SPECIAL REPORT: Judge Dave’s Guide to Winning
Dave Calkins is one of the original BattleBots judges, founding RFL member, founder of RoboGames, and co-founder of ComBots. These are his words of wisdom when it comes to competing in robotic battles. Ignore them at your peril.
Since the year 2000, I have both watched and judged thousands of robot combat matches. All of the following rules come from watching contestants cry at the smell of burnt metal and broken dreams. Follow these rules and you'll do well. If you don't, you won't.

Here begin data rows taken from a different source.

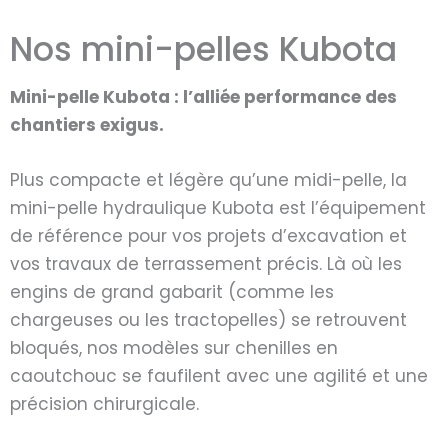
Nos mini-pelles Kubota
Mini-pelle Kubota : l’alliée performance des
chantiers exigus.
Plus compacte et légère qu’une midi-pelle, la
mini-pelle hydraulique Kubota est l’équipement
de référence pour vos projets d’excavation et
vos travaux de terrassement précis. Là où les
engins de grand gabarit (comme les
chargeuses ou les tractopelles) se retrouvent
bloqués, nos modèles sur chenilles en
caoutchouc se faufilent avec une agilité et une
précision chirurgicale.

1. Know Carlo's Law and Live By It.
Carlo Bertocchini — builder of BioHazard (three+ time heavyweight champion) — came up with this most important rule. He put it better than I can, so here it is: Finish your robot before you come to the competition!
This seems too obvious to even mention, let alone to place at the very top of a list of secrets to success. Besides, so what if you just have a little wiring to do, or that one last gear to mount? It's 3:00 AM, you have been working for 36 hours straight. You can do that last bit of wiring in the pits, right? Well, the fact is if you are in this situation, you have probably already ensured a loss in the arena.
"Moe" got to the event with just a few "minor" adjustments left to do. He spent his whole day trying to work on the robot while at the same time getting through all the required safety check-ins. He was somehow able to convince the inspectors that his robot was safe and able to move under its own power.
Now it is the first day of competition. Moe is still working on his robot after having slept just two hours last night under the pit canopy. Moe found that the minor adjustments took longer than he expected, and he found a few more changes that just had to be made.
Now Moe is called to battle. He sets up his robot and steps out of the arena. The box is locked. The blue driver is ready. "Red driver are you ready?" "Uh, I guess."
Thousands of people watch anxiously from the stands as the starting lights count down to green ... Moe's bot never moves. Thousands of people watch with disappointment and ill-disguised hatred as Moe walks into the box to collect his robot.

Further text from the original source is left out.